Lately in the militancy affected Kashmir Valley in India there was a wave of unrest post the killing of a 22 year old militant commander who had risen to fame on account of his good looks, ISIS style of videographed threat messages (given without masking his face) and his adroit use of social media.
The police forces in Kashmir used Pellet guns to quell the unrest since protests in Kashmir very quickly and often assume a hue of deadly violence. Use of these guns had been introduced in 2010 to reduce the fatalities among rioting supporters of militants.
However, this non lethal weapon resulted in a number of eye injuries on account of the large crowds on the streets including bystanders. Human nature being what it is, a dead rioter goes out of public gaze in a short time. If the number of fatalities is large then the media does not even publicise names. However young people sans their previous malevolent disposition and lying on a hospital bed with bandages over one/both eyes/bloodshot eyes lead to an outpouring of pity.

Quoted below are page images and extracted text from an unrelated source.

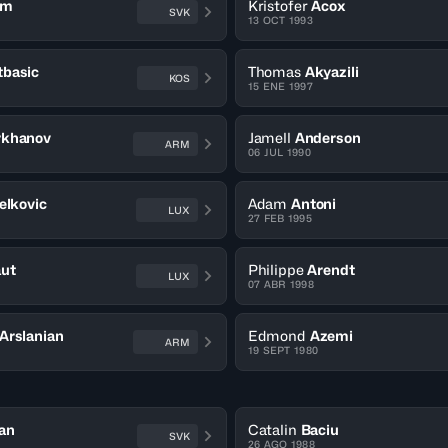
ám
Kristofer
Acox
SVK
13 OCT 1993
basic
Thomas
Akyazili
KOS
15 ENE 1997
rkhanov
Jamell
Anderson
ARM
06 JUL 1990
elkovic
Adam
Antoni
LUX
27 FEB 1995
ut
Philippe
Arendt
LUX
07 ABR 1998
Arslanian
Edmond
Azemi
ARM
19 SEPT 1980
an
Catalin
Baciu
SVK
26 AGO 1988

Consequently the Pellet Gun which was introduced in Kashmir with good intentions got demonized by local politicians, NGOs and the media.
While contemplating non lethal ways to deal with terrorism it is advisable to be aware of the visible impact of measures such as Transcranial Magnetic Stimulation (TMS). It should not happen that an effective weapon to use in Asymmetric /Irregular War becomes non-effective on account of public humanitarian perception. While the article conveys that there will be no visible effect but even a dazed individual being incoherent on TV can generate public pity and allegations of brutality.